- [Brief]:
In the records that follow, find the line containing "Užite si tamilské učenie" and the line containing "晰。关键在于打破地域限制的技术工具。通过选择具备", then transcribe both and every line between them exactly, omitting pictures.

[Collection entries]

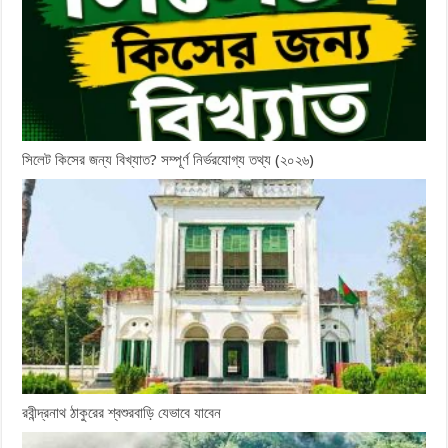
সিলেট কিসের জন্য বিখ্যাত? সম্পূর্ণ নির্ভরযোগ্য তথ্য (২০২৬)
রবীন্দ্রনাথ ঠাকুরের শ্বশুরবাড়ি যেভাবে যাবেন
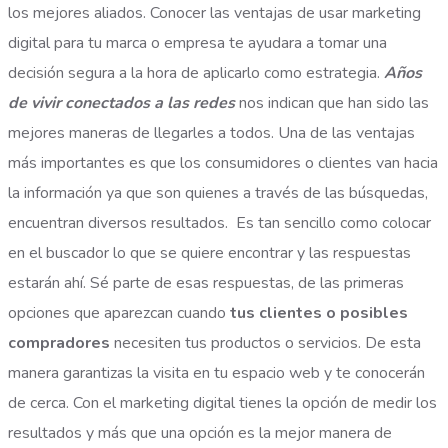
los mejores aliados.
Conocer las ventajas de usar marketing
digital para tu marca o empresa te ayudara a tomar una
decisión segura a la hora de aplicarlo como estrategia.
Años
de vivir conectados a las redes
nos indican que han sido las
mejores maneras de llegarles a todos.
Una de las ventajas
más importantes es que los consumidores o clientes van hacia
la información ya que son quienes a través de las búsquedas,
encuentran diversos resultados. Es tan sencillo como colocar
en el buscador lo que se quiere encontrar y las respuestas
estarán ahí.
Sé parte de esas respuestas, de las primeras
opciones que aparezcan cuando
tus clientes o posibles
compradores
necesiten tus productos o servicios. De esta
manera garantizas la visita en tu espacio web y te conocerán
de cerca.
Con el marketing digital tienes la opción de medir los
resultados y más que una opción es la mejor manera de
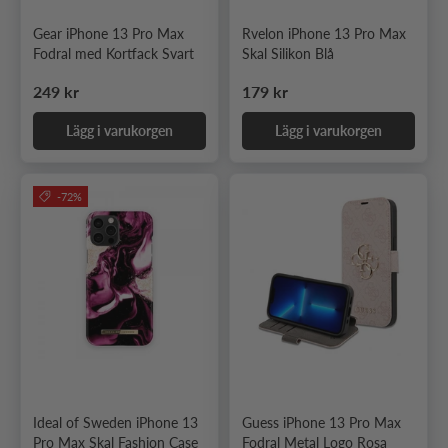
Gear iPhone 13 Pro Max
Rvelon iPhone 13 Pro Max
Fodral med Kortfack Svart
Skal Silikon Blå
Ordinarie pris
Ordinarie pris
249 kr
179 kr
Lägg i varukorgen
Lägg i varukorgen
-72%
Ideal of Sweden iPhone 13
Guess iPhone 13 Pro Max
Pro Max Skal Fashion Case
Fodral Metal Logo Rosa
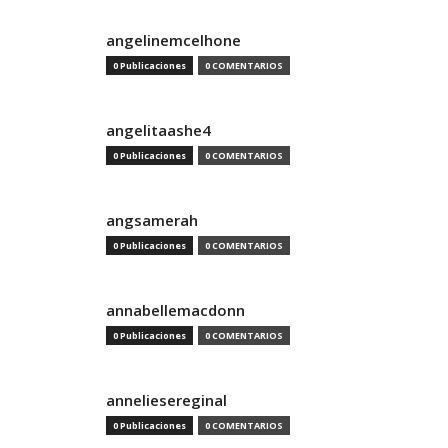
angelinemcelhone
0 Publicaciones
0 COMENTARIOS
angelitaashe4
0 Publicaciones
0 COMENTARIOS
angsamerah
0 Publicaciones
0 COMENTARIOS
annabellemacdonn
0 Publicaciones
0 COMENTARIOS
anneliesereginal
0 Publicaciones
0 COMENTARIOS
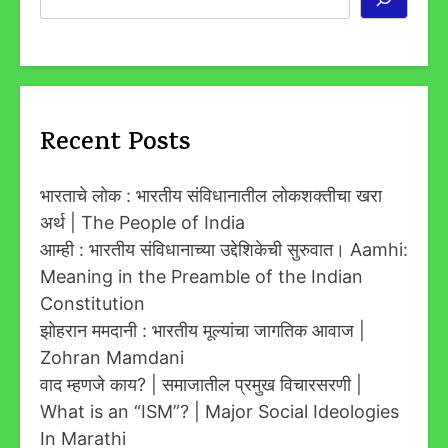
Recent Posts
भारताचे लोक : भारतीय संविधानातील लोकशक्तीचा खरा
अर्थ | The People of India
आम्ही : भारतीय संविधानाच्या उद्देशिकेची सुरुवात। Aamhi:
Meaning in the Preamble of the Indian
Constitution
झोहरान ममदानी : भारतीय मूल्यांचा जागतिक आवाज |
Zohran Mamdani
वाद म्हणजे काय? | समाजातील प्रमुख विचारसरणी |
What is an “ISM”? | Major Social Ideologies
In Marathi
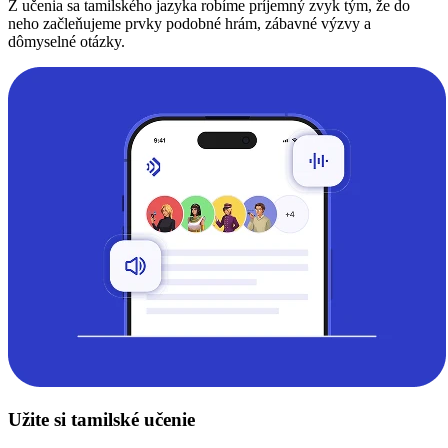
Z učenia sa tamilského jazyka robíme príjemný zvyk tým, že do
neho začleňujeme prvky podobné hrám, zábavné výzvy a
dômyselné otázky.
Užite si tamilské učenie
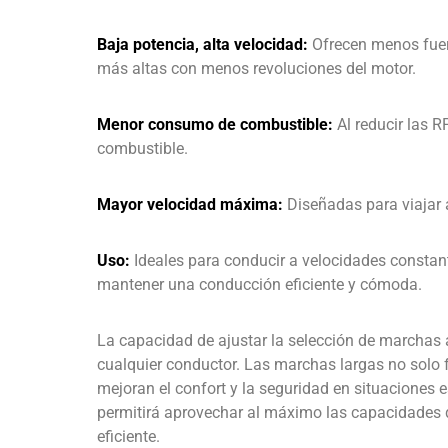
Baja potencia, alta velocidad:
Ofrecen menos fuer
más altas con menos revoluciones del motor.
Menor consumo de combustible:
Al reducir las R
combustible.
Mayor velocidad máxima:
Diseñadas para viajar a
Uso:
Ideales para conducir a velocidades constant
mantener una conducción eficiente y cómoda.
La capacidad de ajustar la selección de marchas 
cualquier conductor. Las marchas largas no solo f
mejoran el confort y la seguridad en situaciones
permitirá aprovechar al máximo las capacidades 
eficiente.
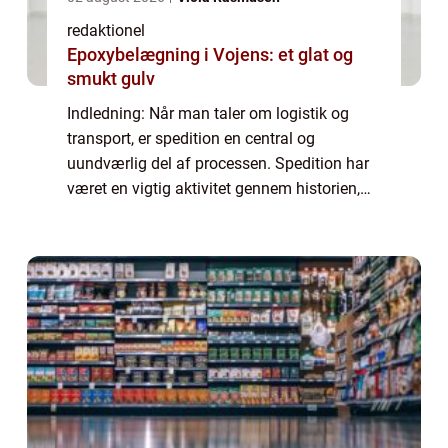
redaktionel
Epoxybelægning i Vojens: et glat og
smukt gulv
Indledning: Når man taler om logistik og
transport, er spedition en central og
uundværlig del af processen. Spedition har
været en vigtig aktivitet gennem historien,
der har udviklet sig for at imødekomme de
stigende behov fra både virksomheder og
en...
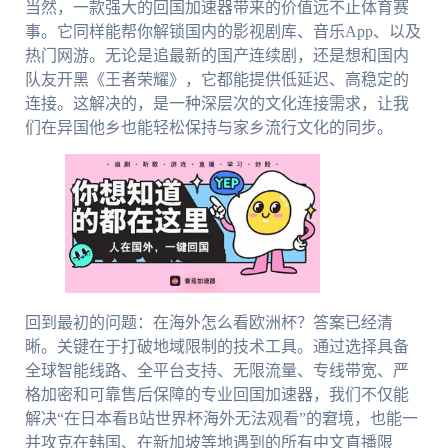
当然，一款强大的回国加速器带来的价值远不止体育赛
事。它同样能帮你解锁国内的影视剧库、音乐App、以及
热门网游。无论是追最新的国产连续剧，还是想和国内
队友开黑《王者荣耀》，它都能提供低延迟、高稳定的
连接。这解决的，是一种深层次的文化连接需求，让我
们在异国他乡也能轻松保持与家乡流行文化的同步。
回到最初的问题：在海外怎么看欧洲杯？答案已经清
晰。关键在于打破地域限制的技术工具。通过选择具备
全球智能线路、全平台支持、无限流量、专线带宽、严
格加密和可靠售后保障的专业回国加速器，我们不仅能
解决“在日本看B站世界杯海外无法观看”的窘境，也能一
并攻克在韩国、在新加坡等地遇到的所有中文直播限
--
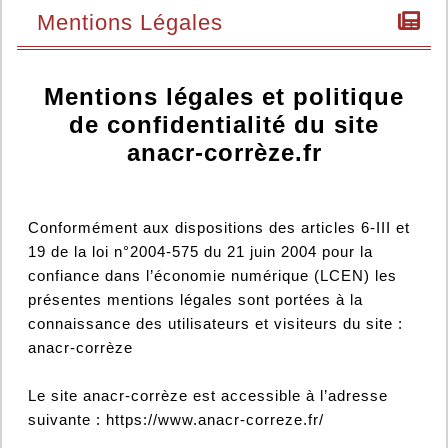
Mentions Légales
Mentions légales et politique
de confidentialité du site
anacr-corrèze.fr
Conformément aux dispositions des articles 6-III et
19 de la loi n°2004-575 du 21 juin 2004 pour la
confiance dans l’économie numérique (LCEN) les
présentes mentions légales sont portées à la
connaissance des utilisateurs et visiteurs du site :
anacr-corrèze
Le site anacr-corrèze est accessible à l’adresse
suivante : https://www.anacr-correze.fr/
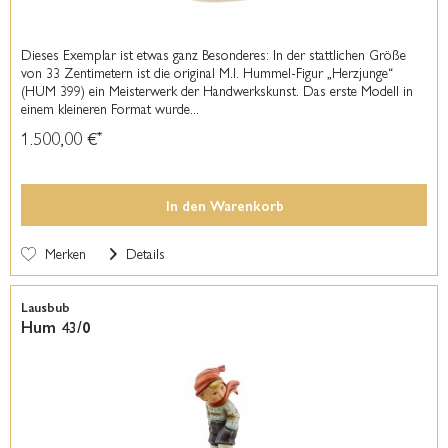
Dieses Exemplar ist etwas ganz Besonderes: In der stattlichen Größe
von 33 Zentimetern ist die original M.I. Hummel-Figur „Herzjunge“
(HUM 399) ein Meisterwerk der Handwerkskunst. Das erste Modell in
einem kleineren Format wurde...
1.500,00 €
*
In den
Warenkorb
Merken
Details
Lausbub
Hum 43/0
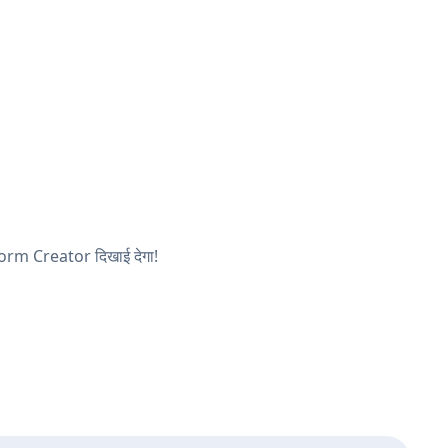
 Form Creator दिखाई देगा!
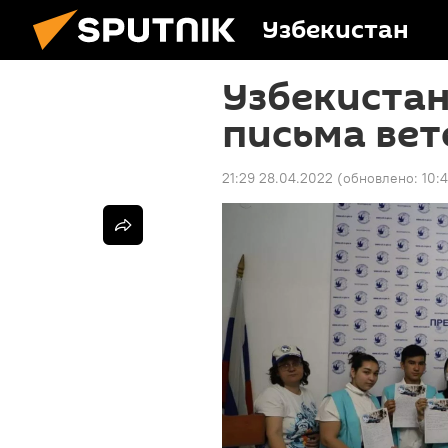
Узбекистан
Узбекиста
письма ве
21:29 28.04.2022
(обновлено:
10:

- [Answer for the task]:
Užite si tamilské učenie
Baja potencia, alta velocidad:
Ofrecen menos fuer
más altas con menos revoluciones del motor.
Menor consumo de combustible:
Al reducir las R
combustible.
Mayor velocidad máxima:
Diseñadas para viajar a
Uso:
Ideales para conducir a velocidades constant
mantener una conducción eficiente y cómoda.
La capacidad de ajustar la selección de marchas 
cualquier conductor. Las marchas largas no solo f
mejoran el confort y la seguridad en situaciones
permitirá aprovechar al máximo las capacidades 
eficiente.
redaktionel
Epoxybelægning i Vojens: et glat og
smukt gulv
Indledning: Når man taler om logistik og
transport, er spedition en central og
uundværlig del af processen. Spedition har
været en vigtig aktivitet gennem historien,
der har udviklet sig for at imødekomme de
stigende behov fra både virksomheder og
en...
当然，一款强大的回国加速器带来的价值远不止体育赛
事。它同样能帮你解锁国内的影视剧库、音乐App、以及
热门网游。无论是追最新的国产连续剧，还是想和国内
队友开黑《王者荣耀》，它都能提供低延迟、高稳定的
连接。这解决的，是一种深层次的文化连接需求，让我
们在异国他乡也能轻松保持与家乡流行文化的同步。
回到最初的问题：在海外怎么看欧洲杯？答案已经清
晰。关键在于打破地域限制的技术工具。通过选择具备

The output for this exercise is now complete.